Doch wie immer in der Branche gibt es eine Ausnahme. Und wie - fast - immer heißt sie Ryanair. Der irische Billigflugprimus hat heute einen Auftrag über 75 neue Max-Maschinen mit einem offiziellen Wert von 9,5 Milliarden Dollar abgeschlossen. Und das obwohl der Preisbrecher bereits 135 Exemplare des gleichen Typs in den Auftragsbüchern von Boeing stehen hat. Und als ob das nicht genug wäre, kündigte er gleich einen weiteren Abschluss an. „Wir reden nur noch über ein paar Kleinigkeiten“ avisierte O’Leary den Kauf eines größeren Max-Modells vom Typ 737-10.

Wer die Iren und besonders ihren krawalligen Chef Michael O’Leary näher kennt, der hat den Milliarden-Deal erwartet. Nicht nur, dass der für seine karierten Hemden und derbe Worte bekannte 59-Jährige immer wieder Andeutungen machte. „Die Form passt so gut zu Ryanair wie die Flüche zu Michael“, so ein Branchenkenner. Denn hinter dem Abschluss steckt eine kühle Kalkulation, die aus gleich drei Gründen so typisch Ryanair ist, dass sie wohl kein Wettbewerber so eingehen würde.

1. Aufmerksamkeit ist alles

Mit dem Deal sichert sich Ryanair eine breite und vor allem positive Öffentlichkeit. Die Linie zeigt Kunden und Konkurrenten: Wir sind der gesunde Anbieter in einer angeschlagenen Branche. Wir können mal eben einen Betrag in Höhe unseres Jahresumsatzes auf den Kopf hauen wo die von Übervorsichtigen geführten Konkurrenten jeden Cent zusammenhalten müssen.

Das wirkt anziehender als die jüngsten Nachrichten von Easyjet, die nun auch das Handgepäck beschränkt. Oder von Lufthansa, die sich heute freute, sie habe über Weihnachten auf manchen Strecken wie zu den finnischen Wintersportparadiesen Italo, Kuusamo sowie Kittilä vier Mal so viele Buchungen wie im Advent. Obwohl jeder ahnt, dass es ab Neujahr wieder abwärts geht.

Und - so der zweite Teil der unterschwelligen Botschaft - wir haben das Geschäft im Griff, wir fliegen und wachsen. „Wir werden die Erholung der Branche anführen“, sagte O’Leary heute auf einer Pressekonferenz zum Kauf in der US-Hauptstadt Washington. „Wir wollen die neuen Jets ab dem Frühjahr und so schnell es geht, damit wir in fünf Jahren 600 Flugzeuge und 200 Millionen Passagiere haben.“ Das wären dann ein Drittel mehr als im bisherigen Rekordjahr 2019.

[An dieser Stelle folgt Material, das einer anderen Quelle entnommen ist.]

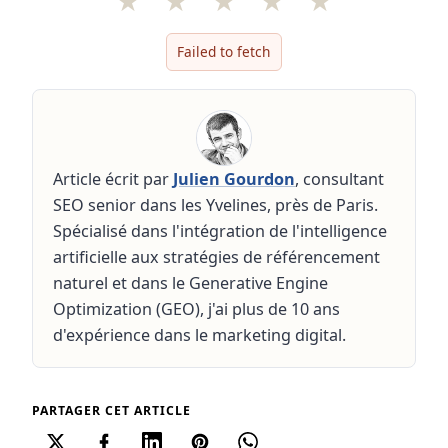
★
★
★
★
★
Failed to fetch
Article écrit par
Julien Gourdon
, consultant
SEO senior dans les Yvelines, près de Paris.
Spécialisé dans l'intégration de l'intelligence
artificielle aux stratégies de référencement
naturel et dans le Generative Engine
Optimization (GEO), j'ai plus de 10 ans
d'expérience dans le marketing digital.
PARTAGER CET ARTICLE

Zum Vergleich: Der Luftfahrtverband Iata erwartet, dass die Branche 2025 insgesamt auf bestenfalls 90 Prozent des Vorkrisenniveaus kommt.

2. Der beste Deal der Branche auf Kosten anderer

In der Flugbranche gibt es einen alten Kalauer. „Es gibt Lügen, verdammte Lügen - und Listenpreise.“ Das galt wahrscheinlich niemals zuvor mehr als bei dem heutigen Deal. So können Ryanair und Boeing einen Kaufpreis von 9,1 Milliarden rausschreien, der tatsächlich gezahlte Betrag ist wohl nicht mal die Hälfte, sondern unterm Strich noch deutlich weniger.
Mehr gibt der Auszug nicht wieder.